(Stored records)
————

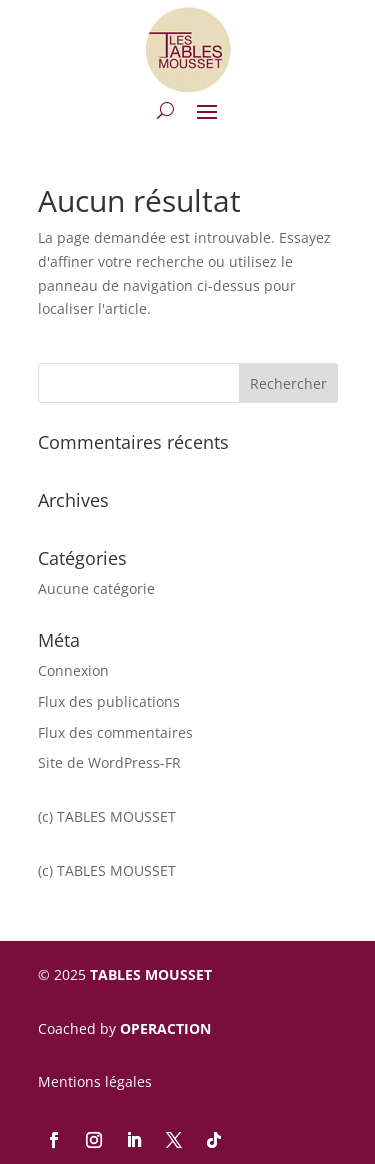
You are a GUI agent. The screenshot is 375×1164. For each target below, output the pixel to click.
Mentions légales (95, 1081)
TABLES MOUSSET (151, 974)
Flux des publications (109, 701)
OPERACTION (165, 1028)
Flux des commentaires (115, 732)
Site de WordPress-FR (109, 762)
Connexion (73, 670)
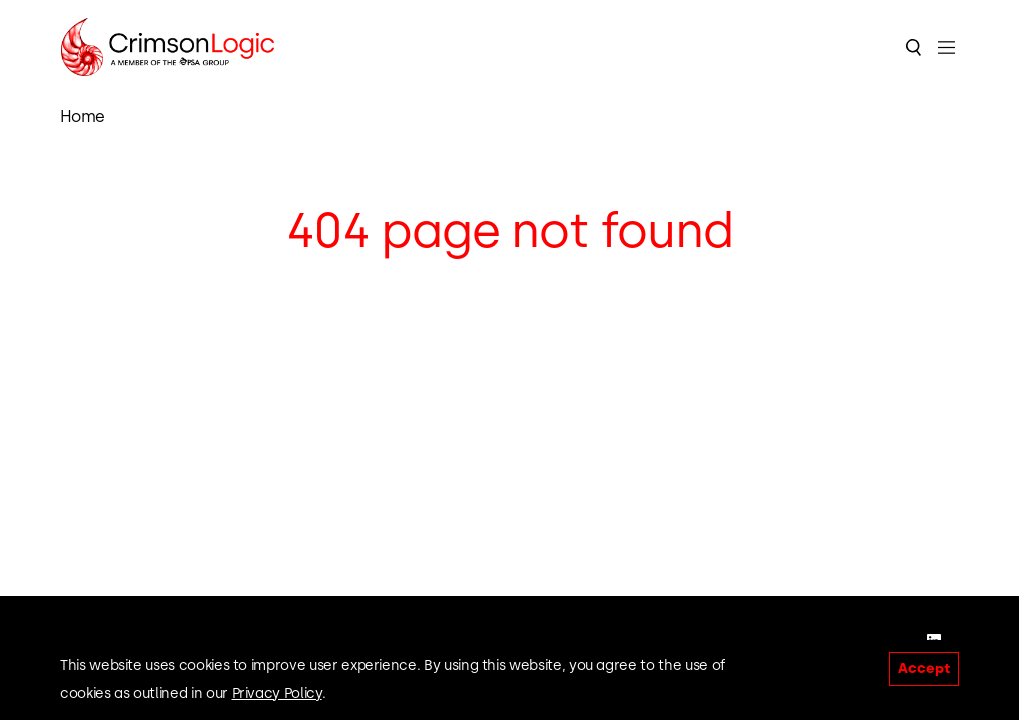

————

■ **TASK GOAL**
Your output must match the records word for word, apart from the images, which are left out.

■ **WRITTEN REPLY**
You are a GUI agent. The screenshot is 375×1164. For each target below, output the pixel to click.
Mentions légales (95, 1081)
TABLES MOUSSET (151, 974)
Flux des publications (109, 701)
OPERACTION (165, 1028)
Flux des commentaires (115, 732)
Site de WordPress-FR (109, 762)
Connexion (73, 670)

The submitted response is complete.